### Problem requirements
Where a line contains "[Careers] (509, 2177)", begin there and restate word for word every line to the end of the entries below, pictures excluded.
START Extracted material
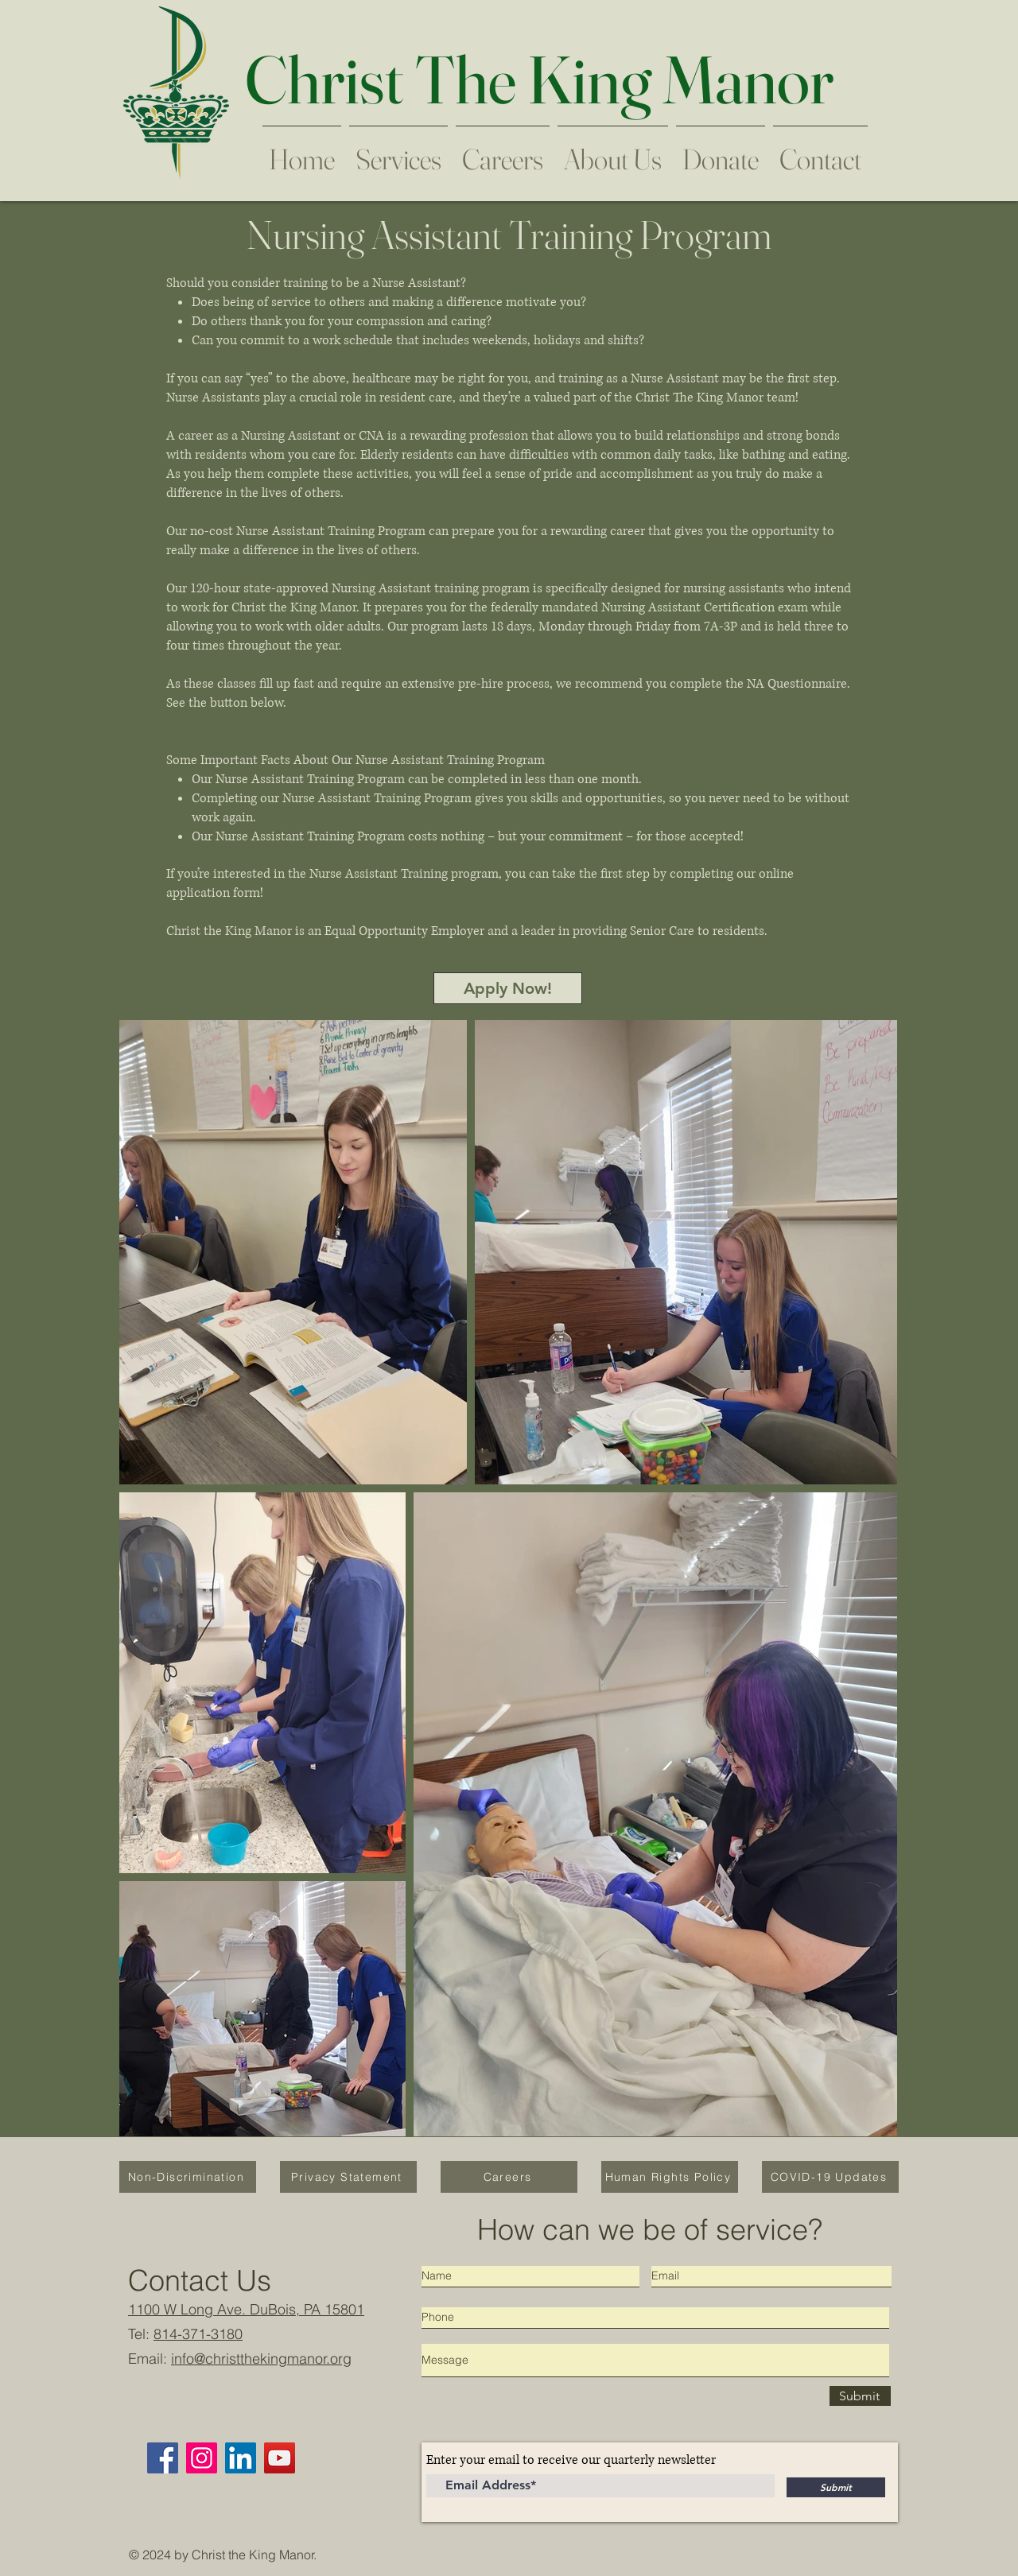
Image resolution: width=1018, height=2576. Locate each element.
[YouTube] (279, 2457)
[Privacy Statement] (348, 2177)
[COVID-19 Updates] (830, 2177)
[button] (503, 152)
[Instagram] (201, 2457)
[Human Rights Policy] (669, 2177)
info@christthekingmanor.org (261, 2358)
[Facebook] (162, 2457)
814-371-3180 (198, 2334)
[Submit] (860, 2396)
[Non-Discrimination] (187, 2177)
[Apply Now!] (507, 988)
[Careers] (509, 2177)
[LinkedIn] (240, 2457)
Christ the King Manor (253, 2554)
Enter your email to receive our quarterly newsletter (571, 2460)
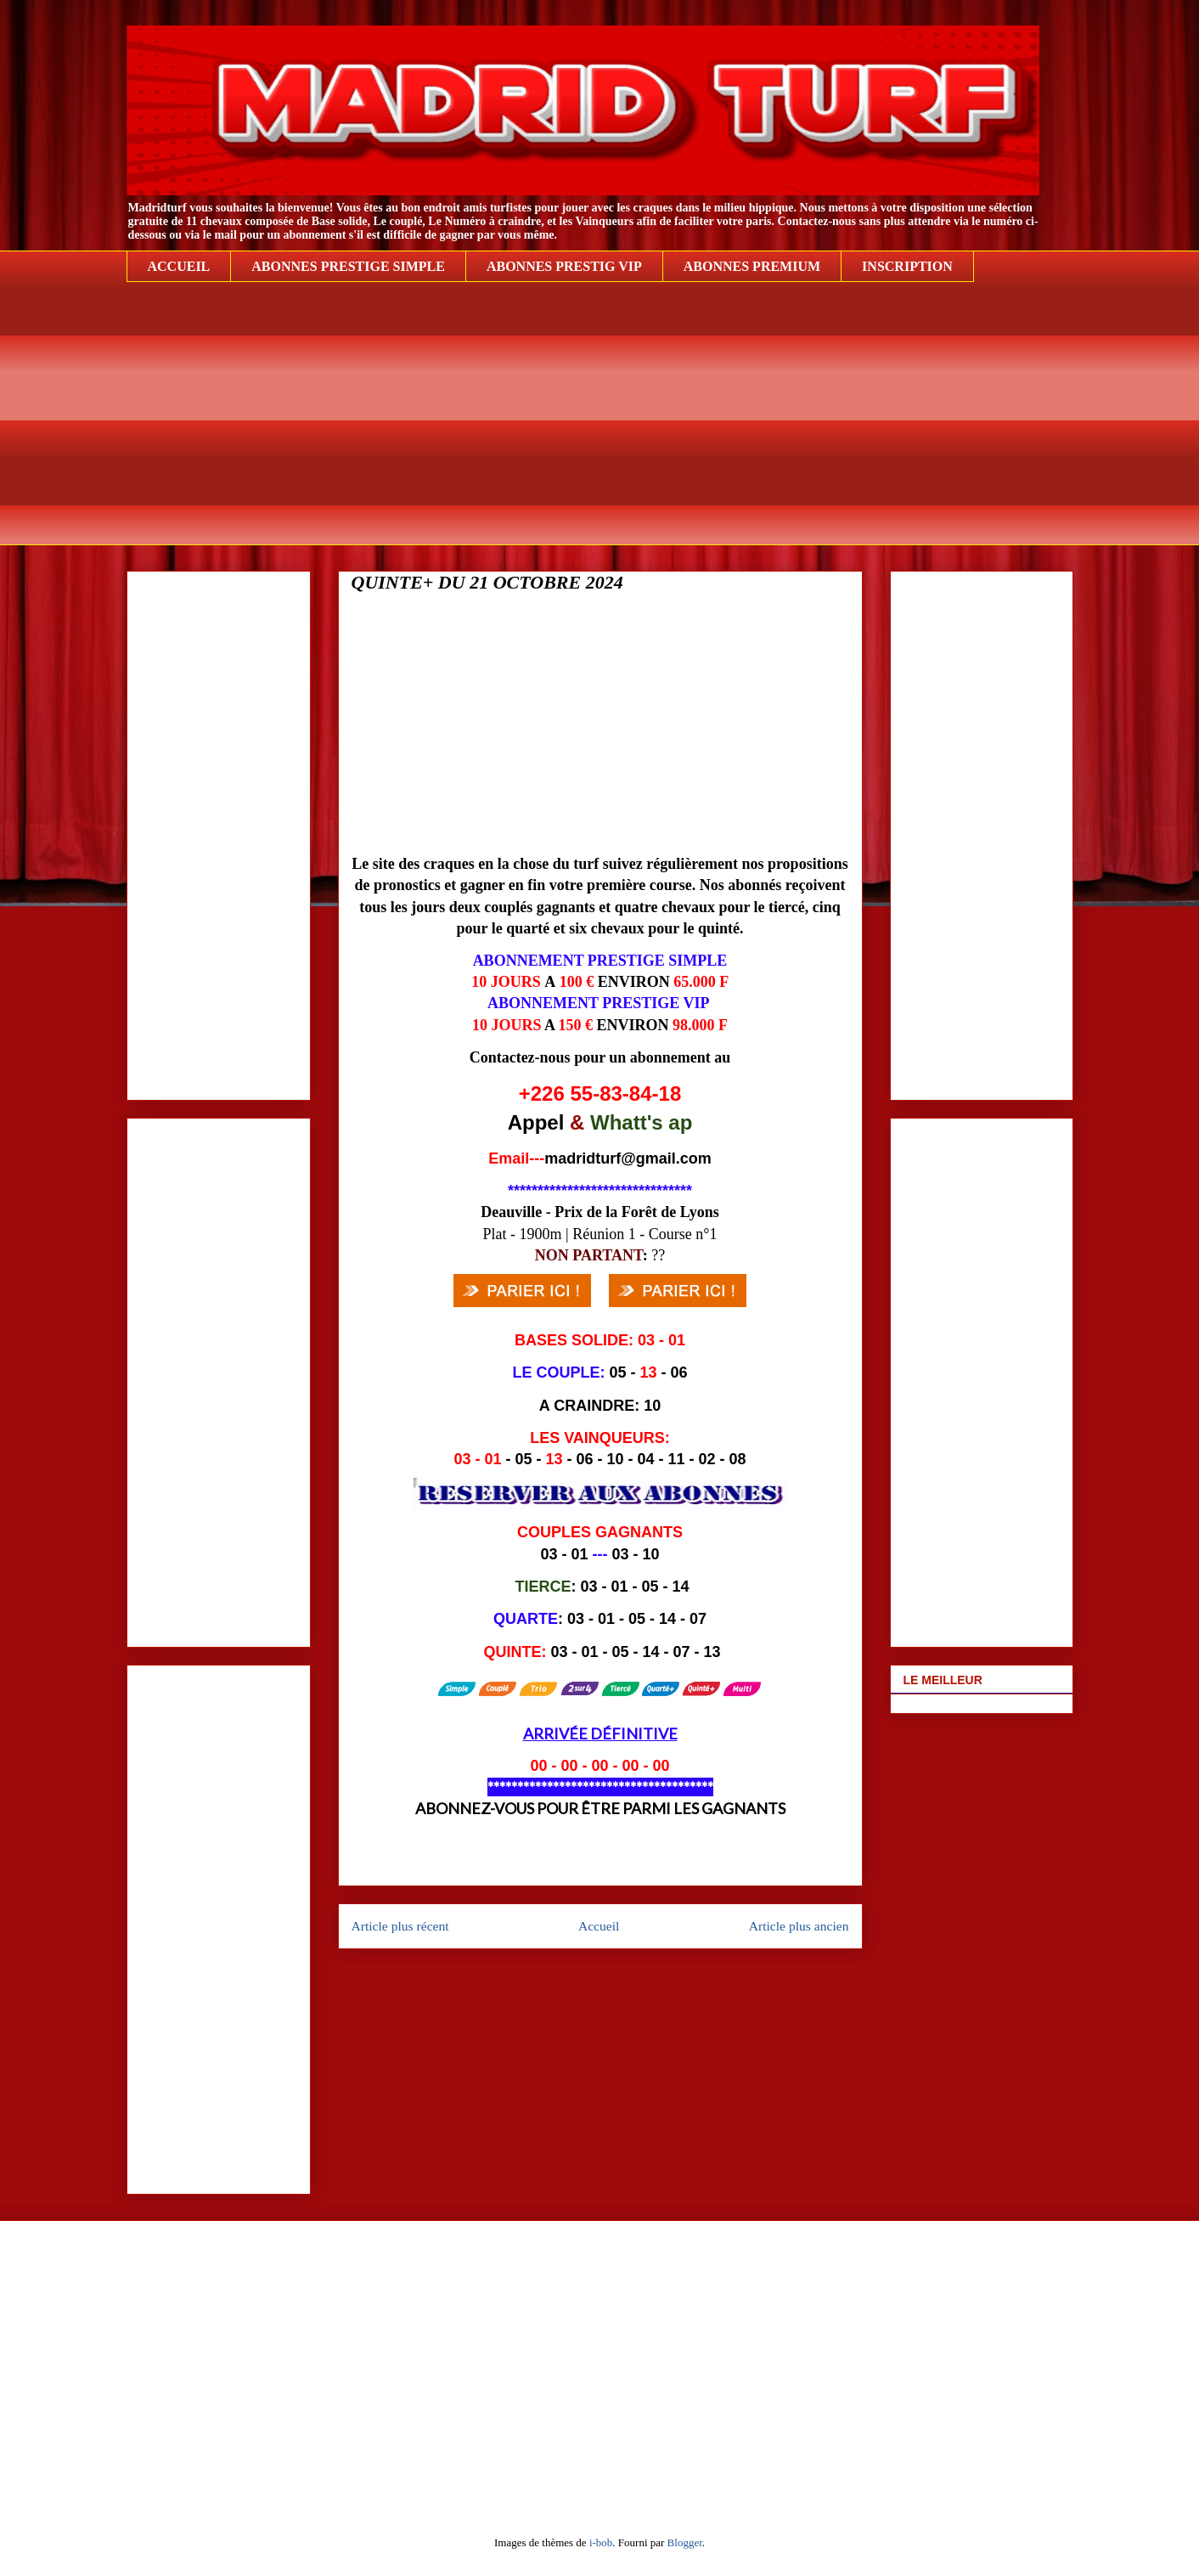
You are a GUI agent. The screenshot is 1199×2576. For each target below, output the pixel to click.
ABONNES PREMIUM (752, 266)
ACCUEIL (179, 266)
END Extracted material
### Result
[Careers] (509, 2177)
[LinkedIn] (240, 2457)
Christ the King Manor (253, 2554)
Enter your email to receive our quarterly newsletter (571, 2460)
You are a GUI agent. The screenshot is 1199×2576. For each target below, output the pixel to click.
ABONNES PREMIUM (752, 266)
ACCUEIL (179, 266)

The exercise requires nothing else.